Company hopes to start preschools close to businesses
Working parents, especially those with young children, have a constant worry: Who will take care of my child during the day? What happens if they get sick? What happens if I have to work late? A newly formed organization, KIDS Company Praha, hopes to alleviate some of these burdensome questions by offering businesses around Prague the chance to establish preschools exclusively for employee kids.
“In the Czech Republic, there is a big discussion right now about the lack of day care and preschools, plus we are having a baby boom,” explains KIDS Director Markéta Frank. “Plus, there is no care for children under 3 years of age. It’s a big problem for employers, because moms must stay home for three years because there is no possibility of professional care.”
KIDS Company Praha formed last spring as a partnership between a local Czech-German kindergarten and von Laer Stiftung, a German education foundation that specializes in early childhood care. In addition to expanding its Czech-German preschool in Prague 2, KIDS hopes to start a number of schools for interested businesses in the near future. The concept is a relatively new one for the Czech Republic, and KIDS hopes it takes off with a bang.
Frank says there are a number of advantages for parents and for employers to offer this perk to their employees.
“Parents feel safe leaving their children, since it is with their company, plus there are financial advantages, as the child care is financed by their place of employment,” she notes. “The preschools are near the company so there is no commuting, plus companies have satisfied employees because they offer professional care for their [employees’] children.”
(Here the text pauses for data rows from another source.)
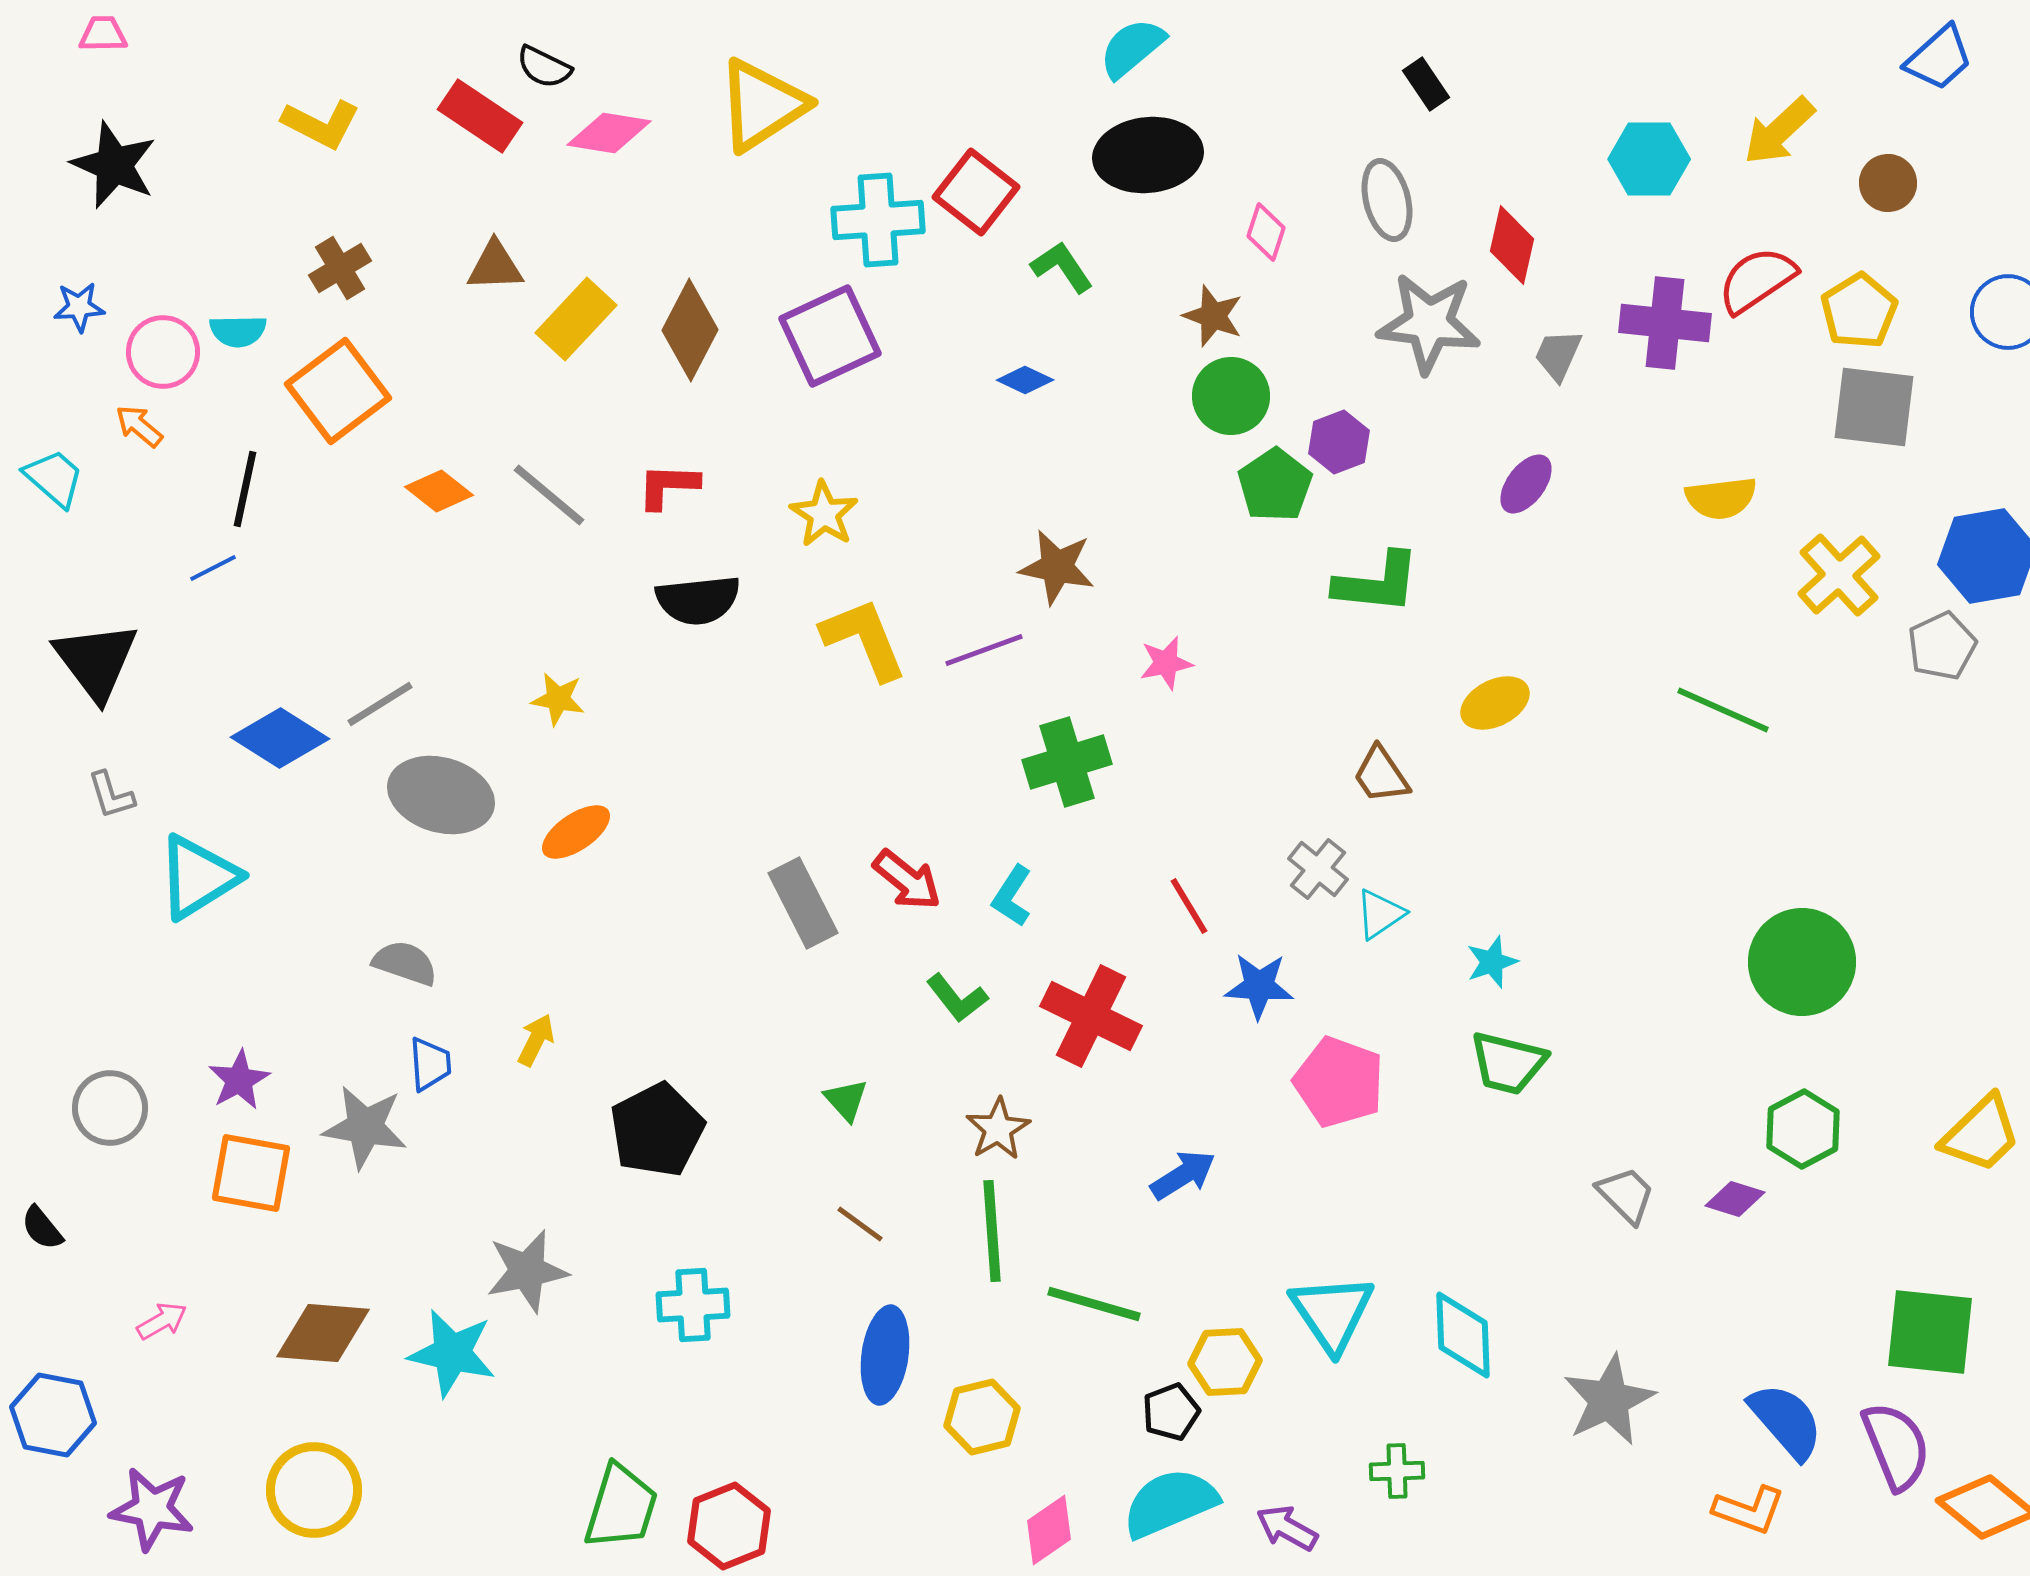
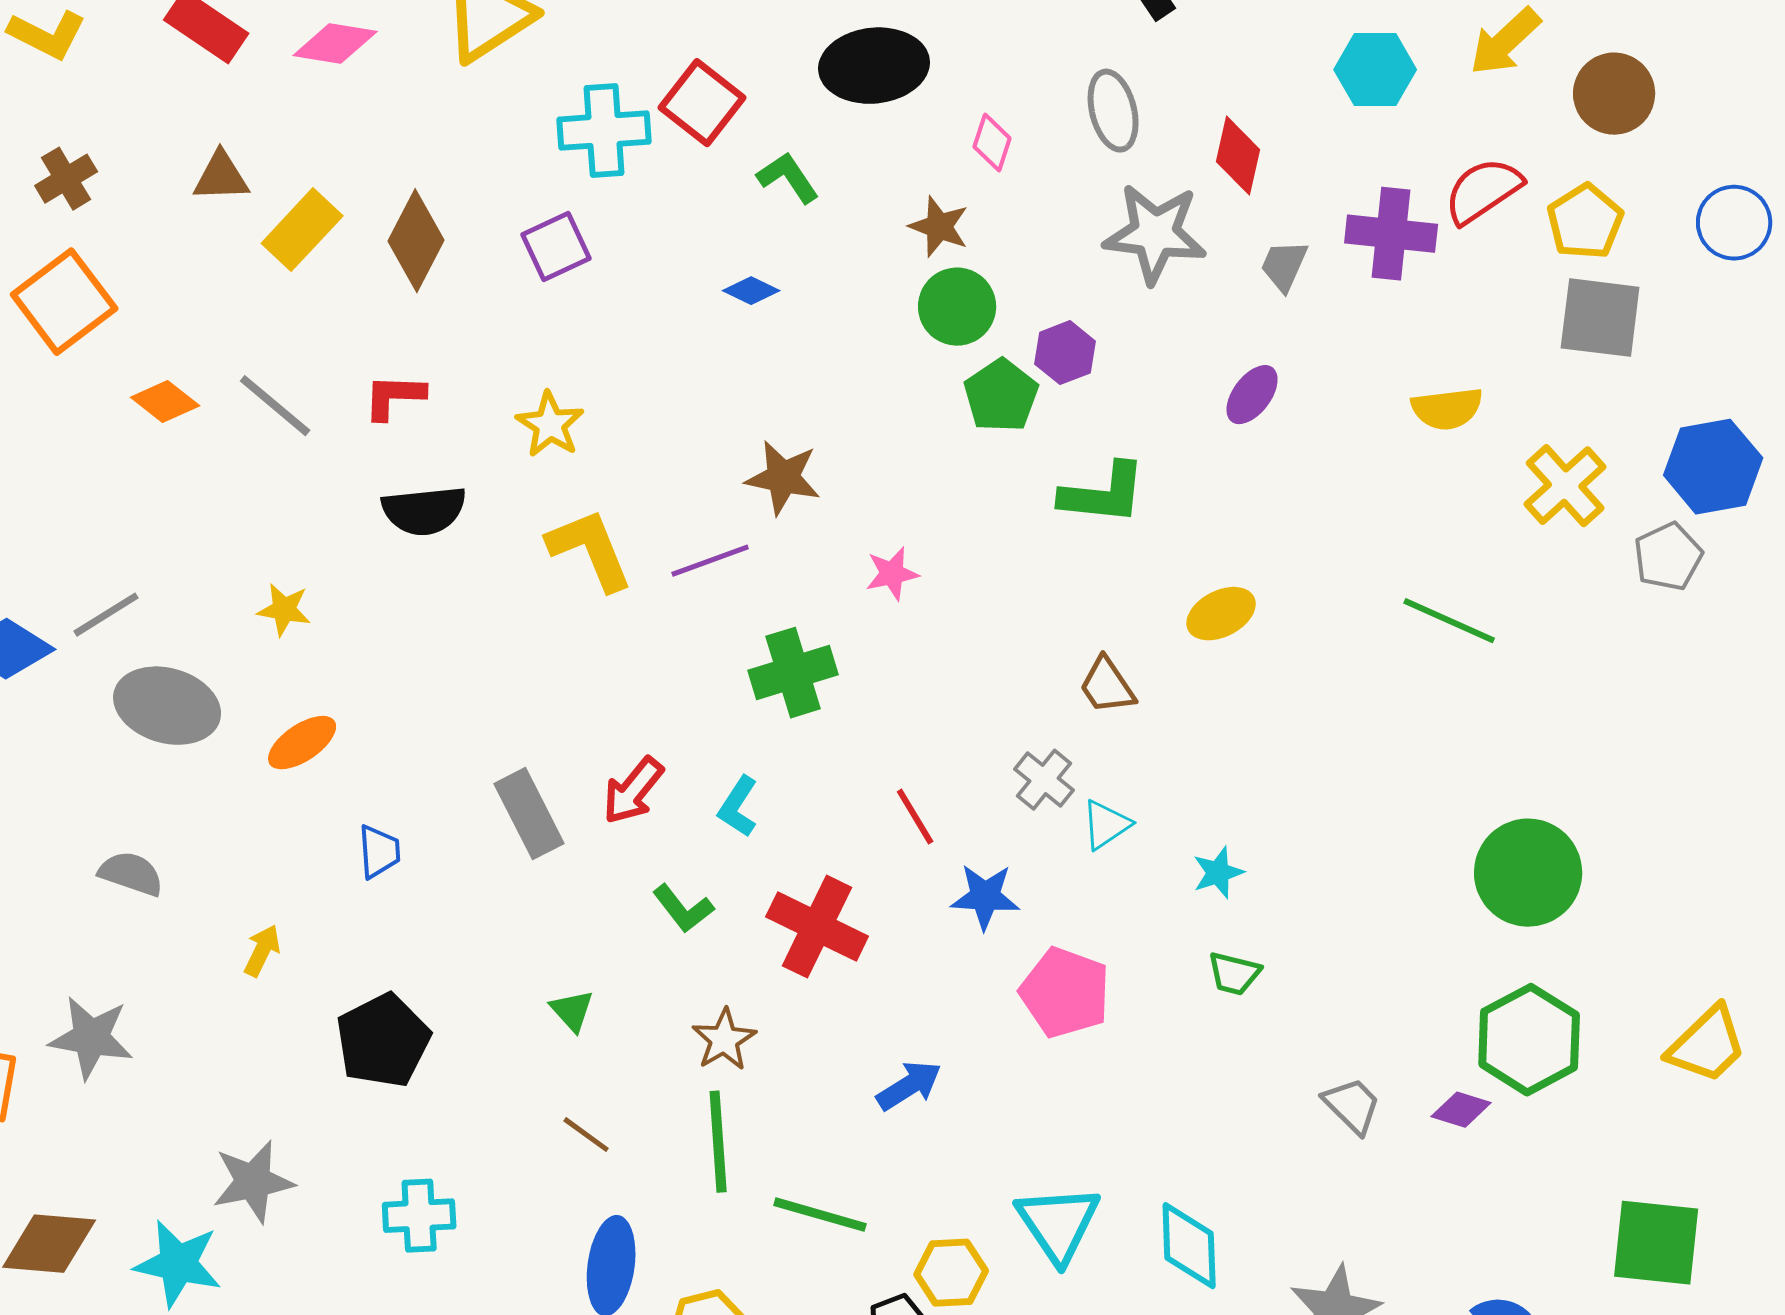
brown circle: (1888, 183) -> (1614, 94), size x1.4
purple square: (830, 336) -> (556, 247), size x0.7
red arrow: (907, 880) -> (633, 791), turned 90
green trapezoid: (1508, 1063) -> (1234, 974), size x0.7
blue trapezoid: (430, 1064) -> (379, 852), moved
green hexagon: (1803, 1129) -> (1529, 1040), size x1.4

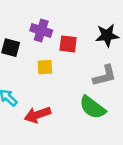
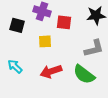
red arrow: (38, 115) -> (51, 71), moved

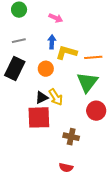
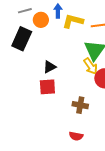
orange circle: (46, 69) -> (41, 20), moved
yellow arrow: (56, 97) -> (91, 66), moved
red square: (39, 117) -> (47, 87), size x0.7

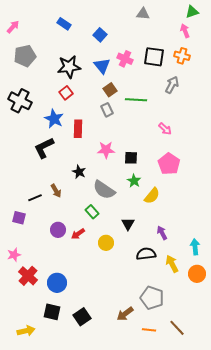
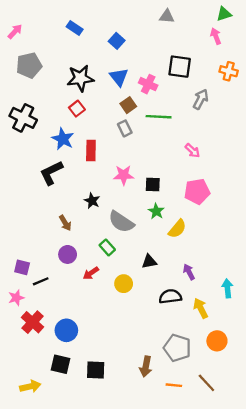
orange cross: (182, 56) -> (229, 71), moved
pink cross: (125, 59) -> (148, 84), moved
pink pentagon: (169, 164) -> (197, 191), turned 30
black line: (35, 198) -> (41, 281), moved
purple square: (19, 218) -> (22, 267), moved
black triangle: (128, 224) -> (149, 261), turned 48
purple circle: (58, 230) -> (68, 254), moved
orange circle: (197, 274) -> (217, 341), moved
brown arrow: (125, 314) -> (146, 367), turned -42
black square: (82, 317) -> (96, 370), turned 36

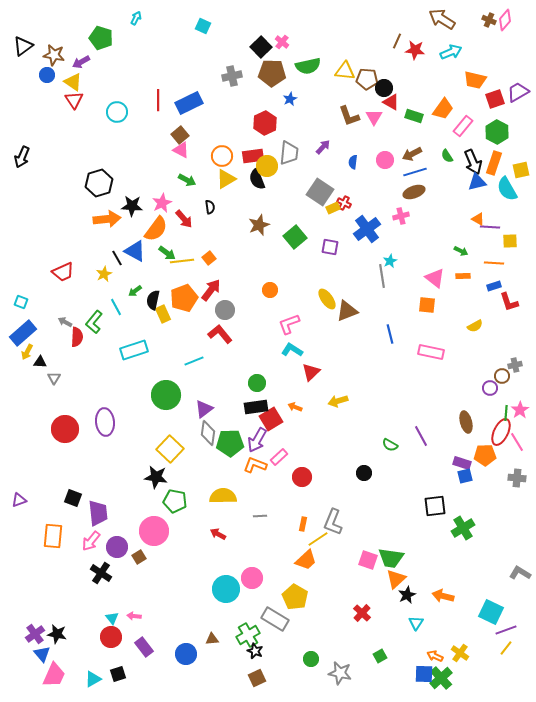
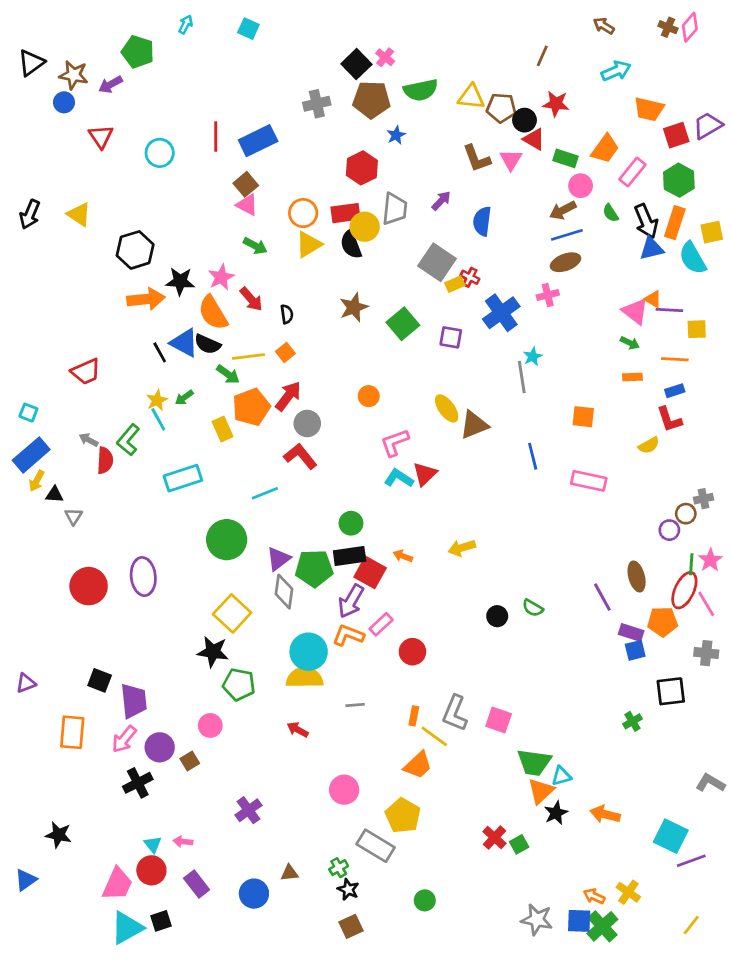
brown arrow: (442, 19) -> (604, 26), size x0.6
cyan square: (203, 26) -> (248, 29), moved
red star: (415, 50) -> (556, 104), moved
yellow triangle: (73, 82) -> (79, 214), moved
pink circle: (385, 160) -> (581, 186), moved
blue semicircle: (353, 162) -> (482, 221), size x1.5
black semicircle: (210, 207) -> (287, 314), moved
orange semicircle: (156, 229) -> (213, 313), turned 112
green arrow: (167, 253) -> (228, 374), moved
yellow star: (104, 274) -> (157, 400), moved
pink triangle: (435, 278) -> (635, 311), moved
black semicircle: (153, 300) -> (207, 344), moved, turned -78
red L-shape: (509, 302) -> (669, 419), moved
red triangle: (311, 372) -> (425, 474), moved
red square: (271, 419) -> (370, 572), turned -30
purple line: (421, 436) -> (602, 597), moved
green pentagon: (230, 443) -> (314, 568), moved
black circle: (364, 473) -> (497, 616), moved
black square: (435, 506) -> (671, 691), moved
green cross: (463, 528) -> (632, 721), size x0.6
pink circle: (154, 531) -> (210, 725), size x0.6
yellow line: (318, 539) -> (434, 736), turned 70
pink square: (368, 560) -> (499, 720), moved
black cross: (101, 573) -> (138, 783), turned 30
cyan circle: (226, 589) -> (309, 652), moved
cyan triangle: (416, 623) -> (561, 776), moved, turned 42
purple cross: (35, 634) -> (248, 810), moved
black star: (57, 634) -> (59, 835), moved
green cross: (248, 635) -> (339, 868), size x0.6
yellow line: (506, 648) -> (691, 925), moved
blue triangle: (42, 654) -> (26, 880), moved, turned 36
green square: (380, 656) -> (519, 844), moved
gray star: (340, 673) -> (537, 920), moved
pink trapezoid: (54, 675) -> (117, 884), moved
cyan triangle: (93, 679) -> (127, 928), size x1.5

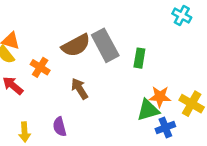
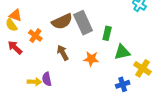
orange star: (160, 97) -> (91, 59), moved
green triangle: (148, 110) -> (122, 52), moved
yellow arrow: (25, 132) -> (34, 82), moved, turned -88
Frank says KIDS has already introduced the concept to several companies that are interested in the proposal. Frank notes that many say they wish their female employees could come back to work faster after having a baby.
“It’s less expensive to have a company preschool than to hire and train new employees,” Frank says. “Plus, employee retainment is better.”
For its part, Von Laer Stiftung has contributed a lot of knowledge on these issues, based on its experiences with the German business market and how things are run there.
“Many companies [in Germany] are opening their own kindergartens and adapting them to the needs of their employees,” Frank explains. “There companies can write-off the cost of childcare, but in the Czech Republic, the tax laws are unclear.”
Frank says the Labor and Social Affairs Ministry and the Finance Ministry are working on clarifying these issues and trying to work out the volume of tax relief. This initiative could make it easier for more company child day care to be set up. But, until the law gets straightened out, Frank is unsure if any companies will commit to their own school. Once they do, though, Frank says, they could have a preschool up and running in just a few months.
“The most difficult thing is to find space,” she says. “If the company can provide space, it’s easier, as it is not difficult to find teachers and prepare the rooms.”
Finding a good location, though, is not always easy. Frank says if the company is situated in an industrial area, it might not be the best for children, but a company in a big office park might have the space. She says one of the most important considerations is to make sure the school is close to the business location so that parents wouldn’t have to worry about commuting far.
“You have satisfied parents who can easily combine work and childcare, and employers [as a result] have employees who can concentrate on their jobs and not worry about who is caring for their children,” Frank says.
Currently, KIDS offers its services to for 15,000 Kč ($980) per child per month. The cost could fluctuate, Frank says, depending on whether the company wants to include transportation, language classes or sports activity options.
In other news, the Czech-German preschool affiliated with KIDS is also undergoing a bit of a transformation. In September, it will move to a new site in Prague 2, with twice the capacity of its old space.
Frank says the organization’s method of language teaching is unique in that they only have native speakers speaking with the children. The day is split into speaking German in the morning and Czech in the afternoon. Frank says this helps the children identify which language to speak with each teacher, and the school has seen “big language progression through listening immersion.”
It’s not just Czech and German kids who attend class here, though. Frank says the student body is a mix of children from around the world.
“We have French, Serbian, Italian children — it’s multi-cultural,” Frank says. “This introduces children to other languages and cultures. They learn tolerance from a very young age.”
The school is stretching its opening hours from 8 a.m. to 8 p.m., Monday through Friday. Staffers will also be on call for in-home care during the week and weekends.